| Exercise description |
Copy each line below in which the string "cookies" occurs.

| Records shown |
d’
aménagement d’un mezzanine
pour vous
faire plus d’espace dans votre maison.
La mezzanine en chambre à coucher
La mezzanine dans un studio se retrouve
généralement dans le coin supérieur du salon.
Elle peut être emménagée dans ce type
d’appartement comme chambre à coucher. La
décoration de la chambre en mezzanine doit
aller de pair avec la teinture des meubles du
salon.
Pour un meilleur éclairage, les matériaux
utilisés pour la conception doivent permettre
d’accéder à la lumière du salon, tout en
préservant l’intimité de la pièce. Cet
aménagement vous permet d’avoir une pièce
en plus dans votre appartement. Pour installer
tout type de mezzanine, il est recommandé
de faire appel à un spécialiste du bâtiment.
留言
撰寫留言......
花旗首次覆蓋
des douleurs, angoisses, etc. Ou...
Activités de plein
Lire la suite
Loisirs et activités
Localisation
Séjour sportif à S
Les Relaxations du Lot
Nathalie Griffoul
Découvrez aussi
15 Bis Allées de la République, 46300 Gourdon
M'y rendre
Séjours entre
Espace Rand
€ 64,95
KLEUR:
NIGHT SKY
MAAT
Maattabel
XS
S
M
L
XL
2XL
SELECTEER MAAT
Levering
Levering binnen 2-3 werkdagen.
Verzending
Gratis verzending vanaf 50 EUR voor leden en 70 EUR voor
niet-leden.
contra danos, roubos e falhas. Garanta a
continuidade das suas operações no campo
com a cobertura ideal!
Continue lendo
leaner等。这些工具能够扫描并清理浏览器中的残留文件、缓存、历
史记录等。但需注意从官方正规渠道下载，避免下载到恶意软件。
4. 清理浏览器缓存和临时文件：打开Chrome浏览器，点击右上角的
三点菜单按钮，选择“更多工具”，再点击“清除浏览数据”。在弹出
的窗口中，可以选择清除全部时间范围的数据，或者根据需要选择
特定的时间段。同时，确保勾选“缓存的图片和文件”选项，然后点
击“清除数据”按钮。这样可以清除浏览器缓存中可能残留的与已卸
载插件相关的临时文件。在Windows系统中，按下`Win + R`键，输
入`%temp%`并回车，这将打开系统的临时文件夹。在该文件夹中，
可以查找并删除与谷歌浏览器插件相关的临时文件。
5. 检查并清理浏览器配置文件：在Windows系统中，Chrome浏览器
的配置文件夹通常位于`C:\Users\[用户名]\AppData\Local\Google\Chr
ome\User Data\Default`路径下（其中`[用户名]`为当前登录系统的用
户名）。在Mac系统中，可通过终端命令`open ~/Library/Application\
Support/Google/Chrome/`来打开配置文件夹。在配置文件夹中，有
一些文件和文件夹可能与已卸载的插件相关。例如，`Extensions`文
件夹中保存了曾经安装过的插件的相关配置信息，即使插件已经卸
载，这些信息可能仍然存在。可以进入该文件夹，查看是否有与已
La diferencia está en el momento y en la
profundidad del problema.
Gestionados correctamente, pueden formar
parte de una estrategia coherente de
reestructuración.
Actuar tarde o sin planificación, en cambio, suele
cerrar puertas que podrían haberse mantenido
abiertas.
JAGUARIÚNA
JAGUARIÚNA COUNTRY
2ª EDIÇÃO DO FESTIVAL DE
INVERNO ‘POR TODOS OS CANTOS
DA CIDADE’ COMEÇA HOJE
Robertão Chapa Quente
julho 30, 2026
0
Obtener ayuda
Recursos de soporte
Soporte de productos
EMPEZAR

--

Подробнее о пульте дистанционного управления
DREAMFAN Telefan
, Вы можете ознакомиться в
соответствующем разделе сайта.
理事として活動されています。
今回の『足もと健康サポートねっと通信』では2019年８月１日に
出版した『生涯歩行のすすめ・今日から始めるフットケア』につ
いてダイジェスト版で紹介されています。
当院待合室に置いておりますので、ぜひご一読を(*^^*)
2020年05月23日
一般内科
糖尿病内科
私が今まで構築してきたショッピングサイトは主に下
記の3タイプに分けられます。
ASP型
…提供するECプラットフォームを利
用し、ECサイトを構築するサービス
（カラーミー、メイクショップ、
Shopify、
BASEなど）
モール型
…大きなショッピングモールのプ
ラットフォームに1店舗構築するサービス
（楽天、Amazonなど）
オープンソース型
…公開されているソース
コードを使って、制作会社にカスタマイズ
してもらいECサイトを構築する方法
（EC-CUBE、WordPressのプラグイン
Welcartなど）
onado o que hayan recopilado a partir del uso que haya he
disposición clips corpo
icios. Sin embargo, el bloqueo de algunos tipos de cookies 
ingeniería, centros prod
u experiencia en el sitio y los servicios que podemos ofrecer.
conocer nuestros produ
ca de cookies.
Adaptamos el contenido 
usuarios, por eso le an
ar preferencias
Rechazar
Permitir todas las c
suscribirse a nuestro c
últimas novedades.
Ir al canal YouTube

| Answer for this exercise |
icios. Sin embargo, el bloqueo de algunos tipos de cookies 
ca de cookies.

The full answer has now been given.